68 posts in 3572 days

02-04-2010 02:48 AM

I need some help….......I have some gorgeous “curly redwood slab table tops and need to know the best finish for them. I have finished numerous types of wood but have never finished redwood. i remember having a redwood picnic table many moons ago and was told to never “seal” redwood. I’m thinking of using General Finishes, outdoor oil. The “curl” in this wood is simply stunning and I would hate to screw them up.
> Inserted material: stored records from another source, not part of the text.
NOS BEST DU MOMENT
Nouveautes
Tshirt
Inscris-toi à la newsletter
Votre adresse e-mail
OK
I will post pictures once there are completed…...........any other ideas would be greatly appreciated

-- scmichael

4 replies so far

View a1Jim's profile


117276 posts in 3752 days

#1 posted 02-04-2010 03:22 AM

It seems like General finishes is a good choice

-- wood crafting & woodworking classes

View hObOmOnk's profile


1381 posts in 4303 days

#2 posted 02-04-2010 03:37 AM

Rhetorical question: Why would you NOT test a finish on a scrap piece of wood before applying it to your finished project?
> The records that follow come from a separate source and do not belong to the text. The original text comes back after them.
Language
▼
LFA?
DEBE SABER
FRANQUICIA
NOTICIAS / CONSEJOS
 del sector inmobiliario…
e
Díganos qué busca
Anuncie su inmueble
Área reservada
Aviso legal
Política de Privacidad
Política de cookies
Sikkens Cetol is another possible choice, pending your tests. :)

-- 温故知新

View savannah505's profile


1823 posts in 3761 days

#3 posted 02-04-2010 05:57 AM

First, I would like to know why “never seal redwood” if someone can answer this with a solid answer, then I will back away from what I will suggest. I have always preferred to finish my finest work with automotive urethane. There are big advantages, what would take 10 -12 coats of lacquer, can be done in 3 coats of urethane, it has excellent buildup in it. Since it is catalyzed, can be sanded easily, it sands better than lacquer because it hardens, better, faster,(to the point of sanding) and evenly by the chemical reaction, verses the air drying by lacquer. It polishes beautifully, with the automotive compounds available, looks like and feels like glass. There is none better for protection from water, spilled drinks, and superior UV protection. It must be sprayed on, and the cost, might keep you from doing it this way, but it is much faster, and the finish is the best bar none. To me, when you have such a beautiful wood, it deserves the very best enhancement there can be. Hope this helps you decide, if you have any questions, let me know. – Dan

-- Dan Wiggins

View Sawkerf's profile


1730 posts in 3244 days

#4 posted 02-04-2010 07:18 AM

Sounds like you have redwood burl – the wood from the base of the tree as it goes to the roots. It can be stunning with a clear finish.

I’ve never heard that redwood shouldn’t be sealed. Who said that?

-- Adversity doesn't build reveals it.